When I was bleeding a slow death into the sheets and convincing my husband it all would pass, it was my mother I called all the way in Ohio and told about my white fingers and blue gums. It was my mother who kept me on the land line and called my Connecticut doctor from her cell phone and ordered me to the hospital immediately. I was running on empty and maybe four hours from dead.

She wants me to be safe.

I cannot be safe and alive at the same time.

It is an uneasy peace but it is peace all the same.

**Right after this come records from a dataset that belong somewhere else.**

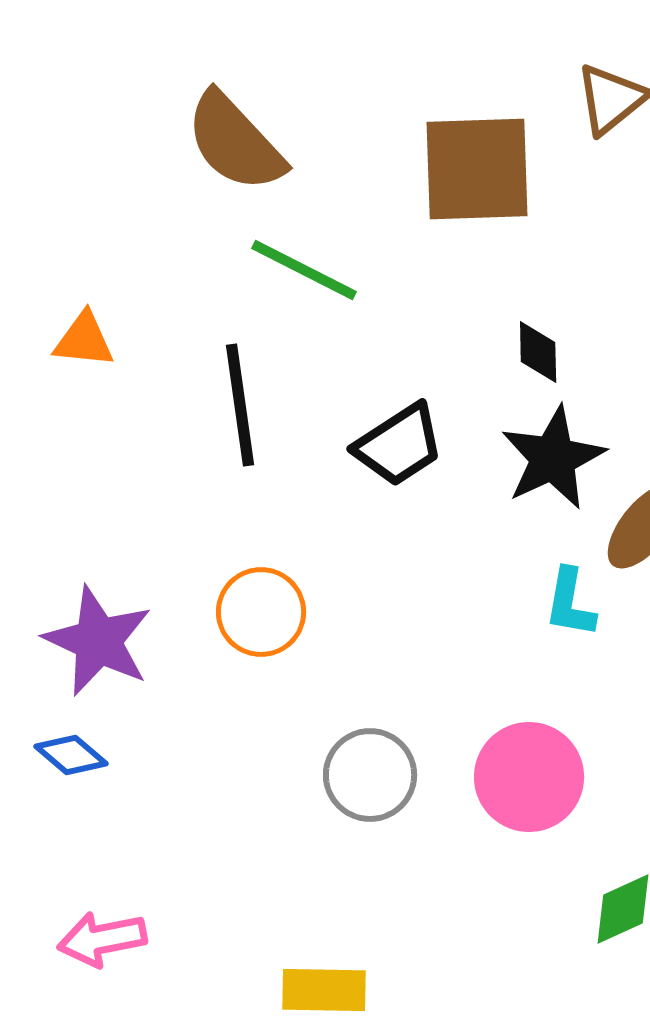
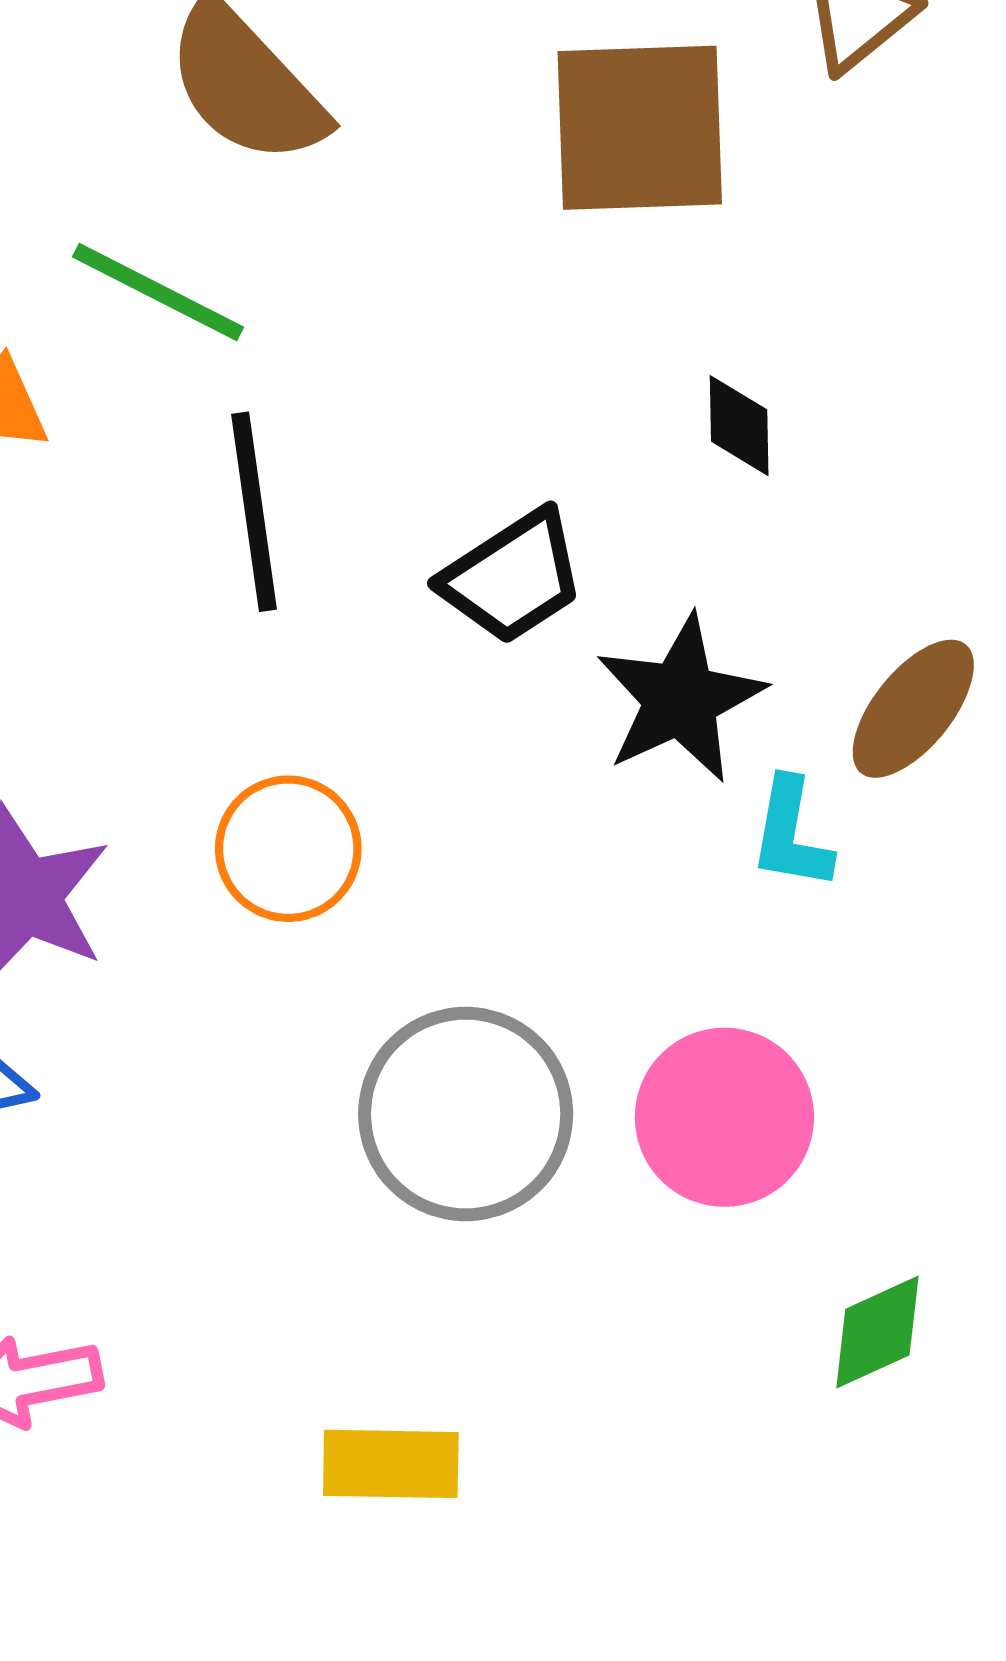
green line: (304, 270) -> (158, 292), moved
black star: (553, 458) -> (680, 699), moved
gray circle: (370, 775) -> (466, 1114), size x1.4

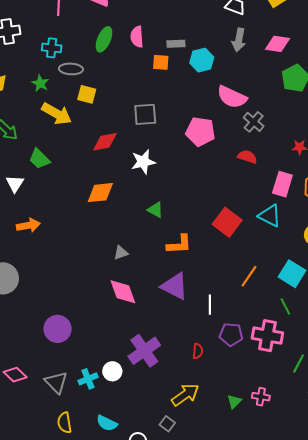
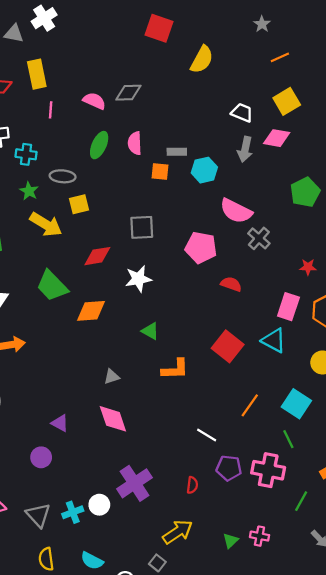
pink diamond: (277, 44) -> (277, 138), moved
cyan cross: (52, 48) -> (26, 154), moved
yellow square: (87, 94) -> (79, 204), turned -30
red semicircle: (247, 157) -> (231, 284), moved
green trapezoid: (39, 159) -> (52, 286), moved, size x1.4
purple triangle: (175, 286) -> (60, 423), moved, size x0.6
white line: (210, 305) -> (207, 435), turned -60
purple circle: (58, 329) -> (41, 457), size x0.7

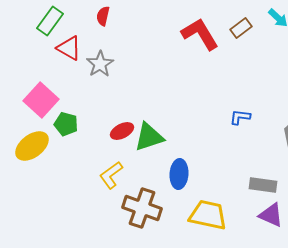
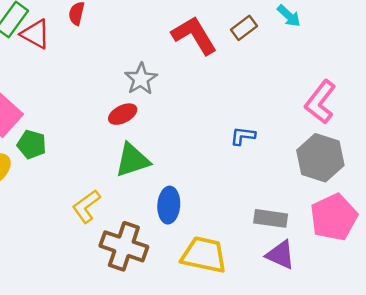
red triangle: (69, 48) -> (35, 34), moved
gray star: (100, 64) -> (141, 79), moved
red ellipse: (122, 131) -> (123, 114), moved

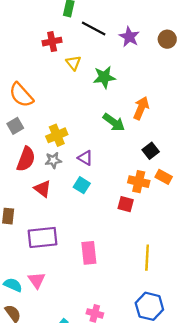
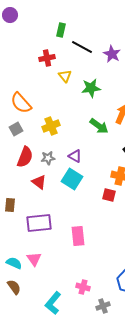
yellow cross: (57, 135) -> (51, 126), moved
cyan square: (82, 185) -> (72, 179), size x1.5

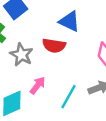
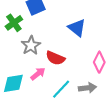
red semicircle: (54, 46) -> (55, 58), moved

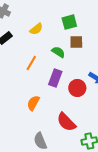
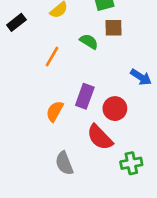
purple rectangle: (55, 78) -> (85, 96), moved
red circle: (77, 88) -> (115, 109), moved

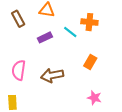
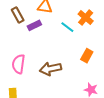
orange cross: (89, 22) -> (86, 18), turned 35
purple rectangle: (45, 37) -> (34, 25), moved

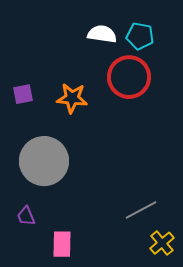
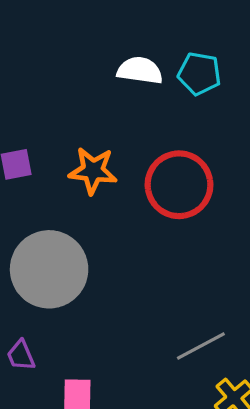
red circle: (129, 77) -> (179, 185), moved

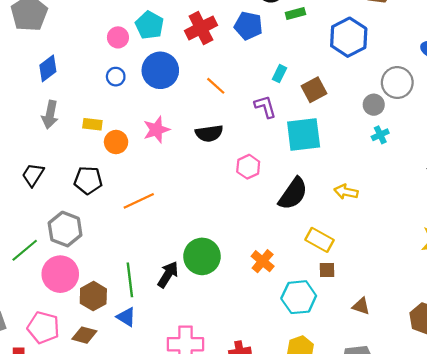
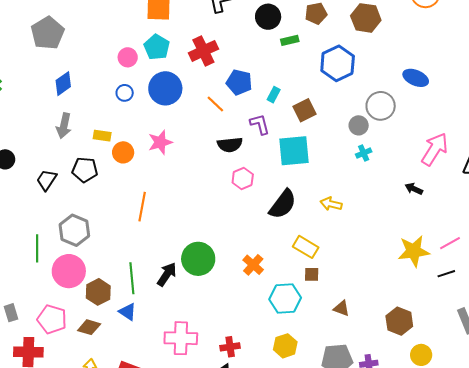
blue pentagon: (248, 26) -> (239, 82), moved
black semicircle: (209, 133) -> (230, 145), moved
black pentagon: (88, 180) -> (85, 170), moved
orange line: (139, 201) -> (142, 207), turned -56
green line: (25, 250) -> (37, 248), turned -52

It is my mother I want when I am unbearably sad.

4 comments:

Cielo said...

We have A LOT in common. Do we know each other?? My mom was a secretary for years, wound up working for an insurance company as a clerk typist, found an accounting error in something she was working on. Company decided she was too smart to be a secretary so they sent her to COBOL school and made her an application programmer. After a few years of that she moved on up a couple of levels into IT management. I got my first programming job because she hired someone and called to tell me to go apply for his old job.

CG said...

Ah, you make me want to explore that relationship even more. I love the juxtapositions.

Heather Jefferies said...

and once before her mother died, my grandmother wrote me a letter telling me in no uncertain terms that I was personally responsible for the downfall of western civilization because my thank you notes weren't going out on time or on the right paper. I save this letter as evidence of something or other.

Cielo said...

No, no, no....you can't be responsible for the downfall of Western civilization because I am. I think it had something to do with majoring in music instead of something logical that could make me self-sufficient. Either that, or something about my lack of house-cleaning skills. I forget.